Despite having only two state qualifiers the Navajo Pine track team did not go home empty-handed.

The Warriors won four medals at last week’s 2A state meet with freshman Ryan Kee leading the way.

Kee reached the podium three times, including a first-place finish in the 3200-meter run. Kee won that race in 10 minutes, 5.96 seconds as he outkicked Penasco’s Gilbert Valdez by nearly three seconds.

“I’m proud of myself that I won the two-mile,” said Kee, who led for most of the race.

Navajo Times | Quentin Jodie
Navajo Pine freshman Ryan Kee catches his breath after finishing the 1600-meter run at the New Mexico Class 2A state track meet on June 18. Kee won three state medals, including gold in the 3200.

In the final lap, Valdez briefly took the lead but in the last 300 meters Kee found another gear to outlast the Penasco runner.

“I kicked it in, and I was able to beat him,” he said. “I felt like I could pass him, and I just held on.”

He also had a fifth place showing in the 800 and he took fourth in the 1600.

His older brother, Burlander, finished one spot ahead of him in the one-mile race as he was not expected to place.

Going into the race, Burlander was seeded 10th while Ryan had posted the second fastest time.

“I ran the 200 earlier and I felt like I wasn’t ready,” said Burlander, who clocked in at 5:00.51. “I talked to my dad after that race and he just told me to regroup.”

That pep talk worked liked a charm as Burlander stayed in contention for a state medal.

“I stayed with the lead pack,” he said. “In the last lap I had one guy pass me.
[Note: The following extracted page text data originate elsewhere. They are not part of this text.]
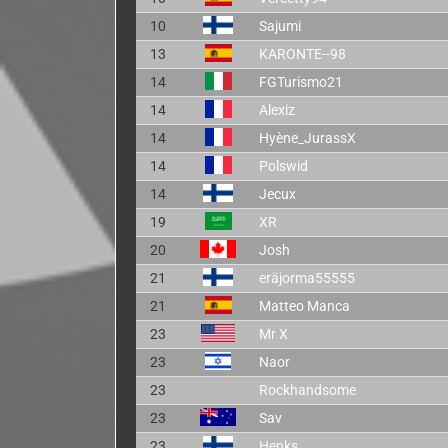
10
Sajumi
13
KARONTE--98
14
FGTurismo21
14
Alexiz
14
Hyène_JurassX
14
Polswid
14
Jecux
19
XR
20
Josh
21
eräjorma55555
21
Matteo Manca
23
Mr X
23
Naor
23
Rockhandsome
23
Sav
23
Henks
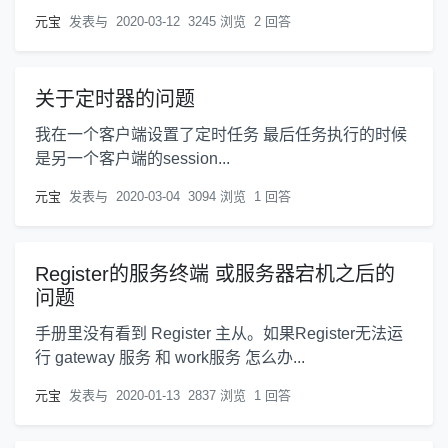
元宝
发表与
2020-03-12
3245 浏览
2 回答
关于定时器的问题
我在一个客户端设置了定时任务 最后任务执行的时候
是另一个客户端的session...
元宝
发表与
2020-03-04
3094 浏览
1 回答
Register的服务终端 或服务器宕机之后的
问题
手册里没有看到 Register 主从。如果Register无法运
行 gateway 服务 和 work服务 怎么办...
元宝
发表与
2020-01-13
2837 浏览
1 回答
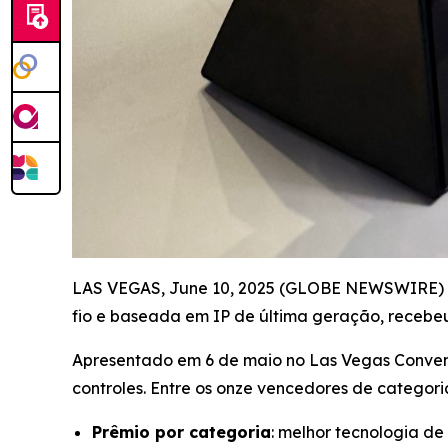
LAS VEGAS, June 10, 2025 (GLOBE NEWSWIRE) -- 
fio e baseada em IP de última geração, receb
Apresentado em 6 de maio no Las Vegas Convent
controles. Entre os onze vencedores de categori
Prêmio por categoria
: melhor tecnologia de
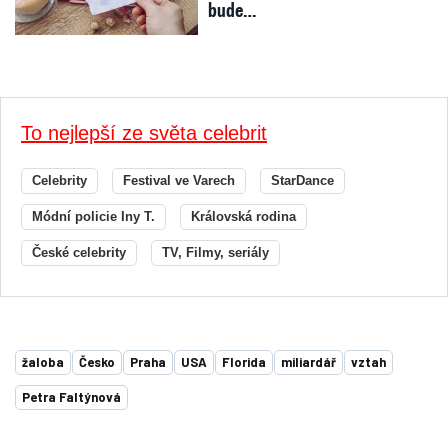
bude…
To nejlepší ze světa celebrit
Celebrity
Festival ve Varech
StarDance
Módní policie Iny T.
Královská rodina
České celebrity
TV, Filmy, seriály
žaloba
Česko
Praha
USA
Florida
miliardář
vztah
Petra Faltýnová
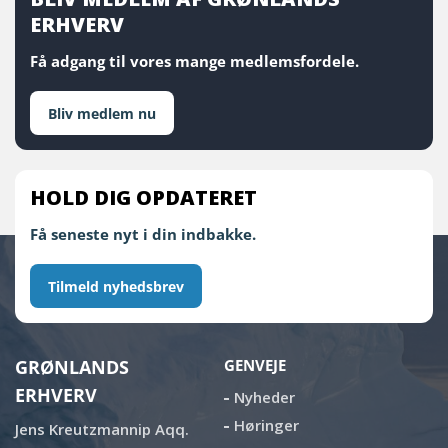
ERHVERV
Få adgang til vores mange medlemsfordele.
Bliv medlem nu
HOLD DIG OPDATERET
Få seneste nyt i din indbakke.
Tilmeld nyhedsbrev
GRØNLANDS
GENVEJE
ERHVERV
Nyheder
Høringer
Jens Kreutzmannip Aqq.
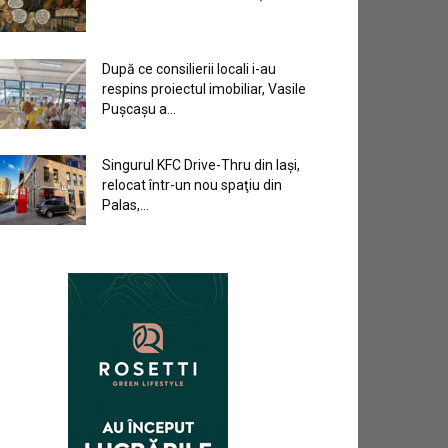
După ce consilierii locali i-au
respins proiectul imobiliar, Vasile
Pușcașu a...
Singurul KFC Drive-Thru din Iași,
relocat într-un nou spaţiu din
Palas,...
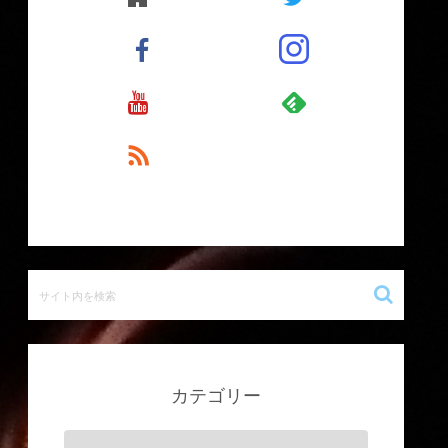
カテゴリー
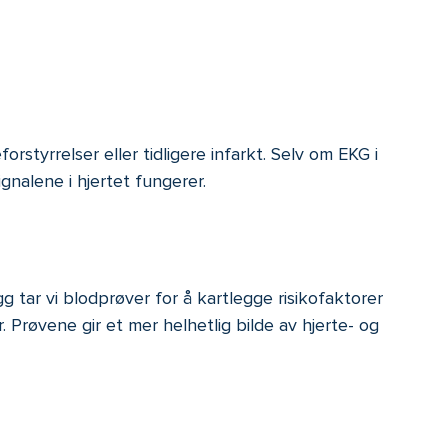
rstyrrelser eller tidligere infarkt. Selv om EKG i
gnalene i hjertet fungerer.
 tar vi blodprøver for å kartlegge risikofaktorer
 Prøvene gir et mer helhetlig bilde av hjerte- og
I’m surprised with how I finished but I just felt better for the 1600.”

Navajo Pine coach Kyleigh Thompson said she was super proud with how her athletes did, especially with Burlander’s third place finish.

“We didn’t expect that because he was seeded 10th,” Thompson said of her pupil. “He ran a really good race and he set a really great PR.”

With the state meet being a one-day meet and on a rolling schedule, Thompson said the format didn’t bode well for multi-qualifiers like Ryan, as he had his eye at winning a Triple Crown.

It also didn’t help that the athletes were competing under sweltering conditions as the temperature reached nearly triple digits in Albuquerque.

“I think the heat got the best of us,” she said. “In the end, I think all these things hurt certain athletes. Not just us but as well as other teams and, you know, he still got three medals.”

And although he placed high expectations on himself, the Navajo Pine coach said Ryan should be very proud with what he accomplished.

“He finished top five in three events and that’s good for a freshman,” she said. “He should be really proud of himself for accomplishing that.”